Edward Stelle, coordinator of the Multnomah County Sheriff's Department Peer Support Program, compared the number of correctional officers on sick leave in July 1997 with those on sick leave in July 1998, a year after the program had substantially increased its effort to provide peer support to correctional officers. Stelle found there were 40 officers on sick leave in 1997, 24 of whom had problems related to stress.

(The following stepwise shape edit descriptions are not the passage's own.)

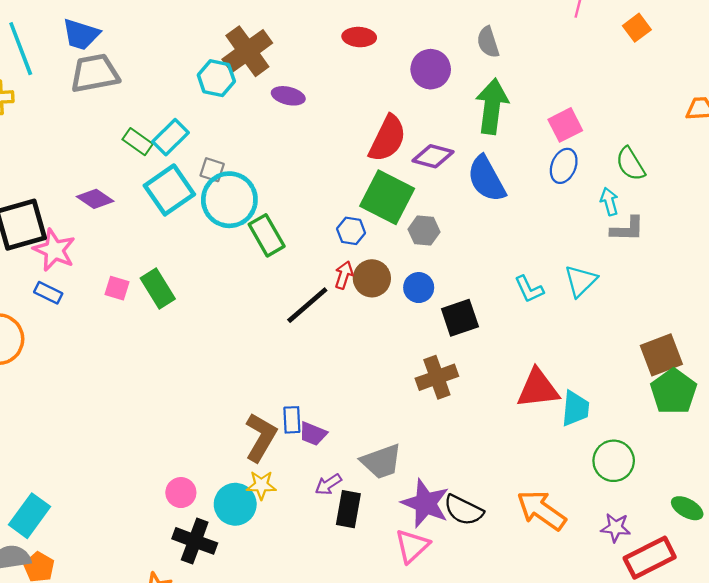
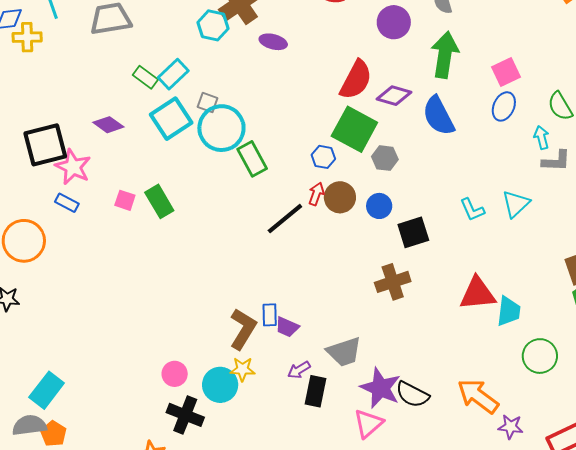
purple star: (616, 528) -> (511, 427), moved

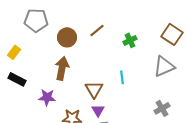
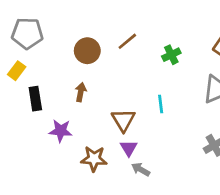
gray pentagon: (36, 20) -> (27, 33), moved
brown arrow: (62, 68) -> (81, 92), size x0.6
black rectangle: (17, 79) -> (35, 99), moved, turned 54

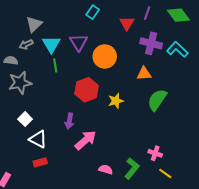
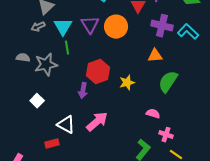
orange circle: (105, 56) -> (116, 27), moved
gray semicircle: (11, 61) -> (23, 58), moved
gray star: (20, 83) -> (46, 65), moved
purple arrow: (69, 121) -> (83, 91), moved
white triangle: (38, 139) -> (66, 125), moved
pink semicircle: (106, 169) -> (153, 114), moved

In 1998, there were 20 officers on sick leave, only 2 of whom had stress-related problems.
Managing Program Costs and Securing Funding
Most DOCs and sheriff's departments have incomplete information about how much their stress programs cost because of difficulty estimating expenses: separate budget line items for the operation of in-house programs generally do not exist; staff, office space, and equipment may be shared with other department units; and in-kind contributions of space, supplies, and personnel are often used.
Independent mental health professionals who consult to correctional agencies may also have difficulty estimating their counseling costs because officers typically constitute only a part of their practice, reimbursement varies according to a given officer's insurance coverage, and staff may provide pro bono services to the departments they serve by way of free counseling, training, or crisis intervention.
Identifying cost elements
Many programs, however, share certain cost elements:
Newly begun programs will incur some one-time startup costs that established programs typically no longer have to pay for, such as the purchase of office furniture, computers and duplicating machines, and initial staff training.
Actual program budgets
As shown in exhibit 7-2 and explained below, there is considerable variation in program budgets.

The program costs identified above do not reflect the cost of paying officers overtime to cover for peer supporters during training. Some departments pay peers overtime if they are called in from home or remain on the job after their shift ends to provide support after a critical incident.
Funding sources
Many programs are funded entirely by the correctional agency or agencies they serve. However, some programs have secured supplemental funding from other sources. The three unions representing correctional officers in Connecticut each offered to contribute $3,000 to the department's new stress program in return for extending the stress survey of 4,100 officers from four to five institutions (see the section "Collaborating With the Union" in chapter 5).
Several DOCs have secured funds from the National Institute of Corrections (NIC) for training peer supporters and other staff. For example, the Texas Institutional Division secured a $6,000 NIC training grant, and the New York State Department of Correctional Services twice arranged for NIC to pay up to $10,000 to experts to provide critical incident debriefing training for several of its employees. Finally, sheriffs in California can obtain reimbursement from the California Standards and Training for Corrections Commission for The Counseling Team's fee to train their peer supporters.
Sources of Help in Setting Up or Improving a Stress Program
There are several resources for learning more about setting up, expanding, or improving a stress program. The list of resources below is based on a limited search and is therefore not comprehensive.
Materials, agencies, and associations
Stress programs have prepared a number of materials, some of which have been included in the appendixes to this report, that can be useful in planning or improving a stress program for correctional officers. Other program materials, along with additional materials of assistance in developing a stress program, are listed in appendix H.
Publications
The notes to chapter 2, "The Extent and Sources of Correctional Officer Stress," reference literature that discusses correctional officer stress. Woodruff, L., "Occupational Stress for Correctional Personnel: Part One," American Jails 7 (4) 1993: 15-20; "Part Two," 7 (5): 71-76, presents recent research findings on the effects of stress on correctional officers.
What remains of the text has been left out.